# Viper Mk II



## wander1107 (Aug 12, 2006)

I've been coming here for many years, commenting on other people's fantastic looking models. I've finally had the courage to share one of my models here in the forums. I completed this one about a year ago and just recently finished weathering it. I hadn't weathered a model in quite a while since the last time I did I wound up screwing it up and I've been gun shy about it ever since.

This model was also a custom build for a specific buyer. He wanted his own call sign and ship numbers.

Thanks for looking.

http://www.flickr.com/photos/wander1107/sets/72157629492067450/


----------



## walsing (Aug 22, 2010)

Very nicely done. The weathering seems to have worked out very well.


----------



## cylon75 (Feb 22, 2011)

looks great nice job


----------



## scooke123 (Apr 11, 2008)

great work - really like the weathering.

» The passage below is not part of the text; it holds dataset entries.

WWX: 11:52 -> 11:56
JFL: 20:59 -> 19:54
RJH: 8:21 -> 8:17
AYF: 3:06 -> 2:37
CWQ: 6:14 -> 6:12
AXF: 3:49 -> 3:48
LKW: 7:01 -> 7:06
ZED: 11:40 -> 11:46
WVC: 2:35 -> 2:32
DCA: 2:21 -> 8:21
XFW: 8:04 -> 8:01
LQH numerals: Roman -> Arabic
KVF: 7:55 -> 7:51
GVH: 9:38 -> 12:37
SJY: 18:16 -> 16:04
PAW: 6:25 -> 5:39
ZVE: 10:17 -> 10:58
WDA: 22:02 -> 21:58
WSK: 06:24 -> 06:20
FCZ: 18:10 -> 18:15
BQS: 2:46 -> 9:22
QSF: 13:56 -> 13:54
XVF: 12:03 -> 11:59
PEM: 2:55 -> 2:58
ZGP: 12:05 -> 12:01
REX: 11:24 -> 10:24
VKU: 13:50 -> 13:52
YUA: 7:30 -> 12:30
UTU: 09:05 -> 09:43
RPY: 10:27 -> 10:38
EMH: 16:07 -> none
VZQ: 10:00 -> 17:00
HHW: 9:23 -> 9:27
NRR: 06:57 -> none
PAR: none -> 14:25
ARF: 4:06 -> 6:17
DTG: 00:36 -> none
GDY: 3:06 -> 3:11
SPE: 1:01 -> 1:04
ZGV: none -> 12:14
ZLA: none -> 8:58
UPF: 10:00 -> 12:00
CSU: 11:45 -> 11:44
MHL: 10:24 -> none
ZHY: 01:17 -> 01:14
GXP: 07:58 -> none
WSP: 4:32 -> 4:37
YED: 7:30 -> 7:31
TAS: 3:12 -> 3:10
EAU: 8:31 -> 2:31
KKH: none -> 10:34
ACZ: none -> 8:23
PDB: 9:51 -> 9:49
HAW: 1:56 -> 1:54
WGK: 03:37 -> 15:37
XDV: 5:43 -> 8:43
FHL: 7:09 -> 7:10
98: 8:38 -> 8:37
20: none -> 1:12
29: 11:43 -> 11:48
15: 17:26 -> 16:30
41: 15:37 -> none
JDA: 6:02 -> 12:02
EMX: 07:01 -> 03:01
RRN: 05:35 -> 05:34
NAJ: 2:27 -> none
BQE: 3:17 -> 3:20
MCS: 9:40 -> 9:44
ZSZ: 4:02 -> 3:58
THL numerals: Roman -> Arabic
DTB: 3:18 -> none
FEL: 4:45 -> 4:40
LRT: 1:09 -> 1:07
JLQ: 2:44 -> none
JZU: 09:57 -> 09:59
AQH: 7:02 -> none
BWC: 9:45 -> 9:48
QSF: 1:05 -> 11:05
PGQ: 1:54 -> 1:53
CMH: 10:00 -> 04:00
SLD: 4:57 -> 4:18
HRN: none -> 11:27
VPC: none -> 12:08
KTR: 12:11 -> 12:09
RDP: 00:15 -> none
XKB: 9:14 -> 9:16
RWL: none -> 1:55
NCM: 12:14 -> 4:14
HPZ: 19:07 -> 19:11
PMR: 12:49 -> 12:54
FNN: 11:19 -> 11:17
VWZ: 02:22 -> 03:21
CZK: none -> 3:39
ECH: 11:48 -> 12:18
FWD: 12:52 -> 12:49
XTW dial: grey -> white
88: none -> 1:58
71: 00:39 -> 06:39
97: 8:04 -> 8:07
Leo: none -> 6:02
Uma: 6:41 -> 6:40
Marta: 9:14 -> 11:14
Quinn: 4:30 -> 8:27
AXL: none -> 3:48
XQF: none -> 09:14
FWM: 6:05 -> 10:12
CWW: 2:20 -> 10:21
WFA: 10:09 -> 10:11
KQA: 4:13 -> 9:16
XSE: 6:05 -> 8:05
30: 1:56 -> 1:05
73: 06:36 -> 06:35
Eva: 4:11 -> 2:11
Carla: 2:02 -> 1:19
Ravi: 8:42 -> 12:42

Just the right amount!
Steve


----------



## Lou Dalmaso (Jul 13, 2004)

agreed! great job! the tags add just the right touch:thumbsup:


----------



## wander1107 (Aug 12, 2006)

Thanks everyone, I really appreciate it.


----------



## BOXIE (Apr 5, 2011)

nice work.Looks like it has seen a lot of action


----------



## seaQuest (Jan 12, 2003)

It IS a great job!
Just my personal preference...I like a Viper that's absolutely filthy.


----------



## Zombie_61 (Apr 21, 2004)

I can only echo what has already been posted. The weathering is reasonably subtle, but effective and realistic, and the tags on the guns is a nice "real world" touch. Nicely done!


----------



## Jafo (Apr 22, 2005)

looks great


----------



## wander1107 (Aug 12, 2006)

Thanks guys. The feedback is really helpful. 

I wanted to weather the Viper enough to show that it's been used but not abused like they were at the end of the series.


----------



## Darkhunter (Dec 17, 2003)

Great work!


----------